▶ _Task_
Go through the material line by line and copy each one with the word "emergency".
**** Records provided
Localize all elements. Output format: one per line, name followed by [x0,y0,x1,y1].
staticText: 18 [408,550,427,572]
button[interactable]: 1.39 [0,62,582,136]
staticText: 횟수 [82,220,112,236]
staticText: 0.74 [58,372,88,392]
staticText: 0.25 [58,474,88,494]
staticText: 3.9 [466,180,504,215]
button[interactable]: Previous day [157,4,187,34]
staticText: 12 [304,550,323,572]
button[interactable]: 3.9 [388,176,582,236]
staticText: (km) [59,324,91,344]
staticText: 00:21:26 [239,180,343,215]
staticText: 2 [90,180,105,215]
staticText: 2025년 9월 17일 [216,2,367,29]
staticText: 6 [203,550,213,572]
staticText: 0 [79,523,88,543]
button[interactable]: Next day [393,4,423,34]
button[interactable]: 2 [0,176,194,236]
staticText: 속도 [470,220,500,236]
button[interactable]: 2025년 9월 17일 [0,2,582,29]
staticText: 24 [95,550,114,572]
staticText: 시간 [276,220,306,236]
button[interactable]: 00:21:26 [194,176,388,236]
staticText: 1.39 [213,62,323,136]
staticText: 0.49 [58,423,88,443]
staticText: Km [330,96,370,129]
********
**** Records provided
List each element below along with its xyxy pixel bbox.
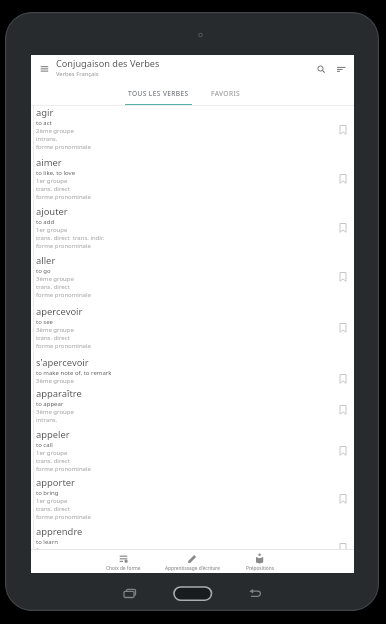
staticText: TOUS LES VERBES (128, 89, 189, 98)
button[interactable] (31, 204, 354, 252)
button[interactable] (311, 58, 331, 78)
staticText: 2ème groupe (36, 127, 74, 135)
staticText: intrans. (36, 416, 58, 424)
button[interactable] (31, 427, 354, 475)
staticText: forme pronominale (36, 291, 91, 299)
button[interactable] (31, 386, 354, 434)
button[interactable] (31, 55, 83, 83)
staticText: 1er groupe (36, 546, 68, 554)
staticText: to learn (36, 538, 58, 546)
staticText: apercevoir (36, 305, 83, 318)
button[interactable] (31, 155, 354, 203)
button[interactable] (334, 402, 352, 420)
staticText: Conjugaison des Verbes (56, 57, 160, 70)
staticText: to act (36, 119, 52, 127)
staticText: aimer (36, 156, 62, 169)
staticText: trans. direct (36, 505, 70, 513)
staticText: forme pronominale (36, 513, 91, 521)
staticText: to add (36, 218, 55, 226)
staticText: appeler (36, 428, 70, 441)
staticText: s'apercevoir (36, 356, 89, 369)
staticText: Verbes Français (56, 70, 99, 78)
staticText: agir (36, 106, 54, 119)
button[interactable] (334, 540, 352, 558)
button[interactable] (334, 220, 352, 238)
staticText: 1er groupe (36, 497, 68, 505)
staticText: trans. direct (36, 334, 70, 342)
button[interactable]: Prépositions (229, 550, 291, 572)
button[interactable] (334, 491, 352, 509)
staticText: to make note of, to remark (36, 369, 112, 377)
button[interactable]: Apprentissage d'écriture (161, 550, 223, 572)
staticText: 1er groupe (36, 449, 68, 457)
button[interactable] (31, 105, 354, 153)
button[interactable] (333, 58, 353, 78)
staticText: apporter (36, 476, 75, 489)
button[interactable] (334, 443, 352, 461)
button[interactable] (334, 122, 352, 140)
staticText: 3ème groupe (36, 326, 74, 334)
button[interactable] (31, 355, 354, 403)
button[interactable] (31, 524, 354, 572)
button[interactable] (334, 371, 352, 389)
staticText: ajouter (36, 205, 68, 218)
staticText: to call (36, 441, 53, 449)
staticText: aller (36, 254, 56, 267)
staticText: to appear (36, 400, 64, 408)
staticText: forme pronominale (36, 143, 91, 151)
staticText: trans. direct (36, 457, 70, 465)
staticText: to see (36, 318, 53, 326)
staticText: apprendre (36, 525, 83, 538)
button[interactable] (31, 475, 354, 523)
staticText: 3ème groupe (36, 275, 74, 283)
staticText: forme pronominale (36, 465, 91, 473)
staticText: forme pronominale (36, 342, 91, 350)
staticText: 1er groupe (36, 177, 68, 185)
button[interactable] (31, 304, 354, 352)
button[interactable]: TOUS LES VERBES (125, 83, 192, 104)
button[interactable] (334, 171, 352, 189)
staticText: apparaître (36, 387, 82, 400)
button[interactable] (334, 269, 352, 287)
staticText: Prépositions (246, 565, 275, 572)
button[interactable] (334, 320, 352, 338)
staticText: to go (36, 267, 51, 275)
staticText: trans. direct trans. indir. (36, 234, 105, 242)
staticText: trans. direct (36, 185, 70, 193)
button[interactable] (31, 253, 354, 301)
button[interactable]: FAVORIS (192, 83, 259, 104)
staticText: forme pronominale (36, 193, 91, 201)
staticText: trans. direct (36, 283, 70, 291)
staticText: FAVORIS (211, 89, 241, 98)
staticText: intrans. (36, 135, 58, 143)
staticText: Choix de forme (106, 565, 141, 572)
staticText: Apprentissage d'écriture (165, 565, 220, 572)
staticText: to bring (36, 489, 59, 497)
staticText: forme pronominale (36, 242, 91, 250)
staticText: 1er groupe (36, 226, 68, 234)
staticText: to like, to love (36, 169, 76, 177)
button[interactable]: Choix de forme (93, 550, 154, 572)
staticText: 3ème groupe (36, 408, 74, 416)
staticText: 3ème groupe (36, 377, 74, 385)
********
**** Records provided
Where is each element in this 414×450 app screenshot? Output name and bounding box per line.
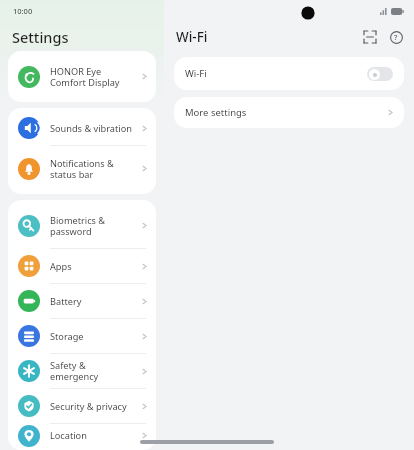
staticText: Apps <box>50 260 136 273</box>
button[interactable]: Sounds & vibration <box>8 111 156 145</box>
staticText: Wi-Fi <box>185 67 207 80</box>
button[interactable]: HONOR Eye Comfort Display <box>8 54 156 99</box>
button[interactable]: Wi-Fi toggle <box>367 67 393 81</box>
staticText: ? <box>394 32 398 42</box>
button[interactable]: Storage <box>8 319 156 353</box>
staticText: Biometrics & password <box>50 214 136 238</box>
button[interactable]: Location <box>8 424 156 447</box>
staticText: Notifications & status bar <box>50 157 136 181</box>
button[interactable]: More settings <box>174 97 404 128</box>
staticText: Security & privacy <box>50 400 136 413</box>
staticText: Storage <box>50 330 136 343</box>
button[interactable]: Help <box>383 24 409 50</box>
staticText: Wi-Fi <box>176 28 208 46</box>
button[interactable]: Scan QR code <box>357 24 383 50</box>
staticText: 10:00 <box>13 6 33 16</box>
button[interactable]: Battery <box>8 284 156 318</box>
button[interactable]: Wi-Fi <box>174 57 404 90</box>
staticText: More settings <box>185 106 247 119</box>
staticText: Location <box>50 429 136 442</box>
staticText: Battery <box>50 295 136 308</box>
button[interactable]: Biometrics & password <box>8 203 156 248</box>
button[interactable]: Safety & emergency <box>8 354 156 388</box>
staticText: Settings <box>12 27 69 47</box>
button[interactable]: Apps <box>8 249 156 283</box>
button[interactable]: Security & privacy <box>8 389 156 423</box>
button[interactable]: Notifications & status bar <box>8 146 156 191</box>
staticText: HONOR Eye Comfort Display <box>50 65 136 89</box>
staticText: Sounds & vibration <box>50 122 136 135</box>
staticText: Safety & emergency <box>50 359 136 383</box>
********
▶ _Result of the task_
button[interactable]: Safety & emergency <box>8 354 156 388</box>
staticText: Safety & emergency <box>50 359 136 383</box>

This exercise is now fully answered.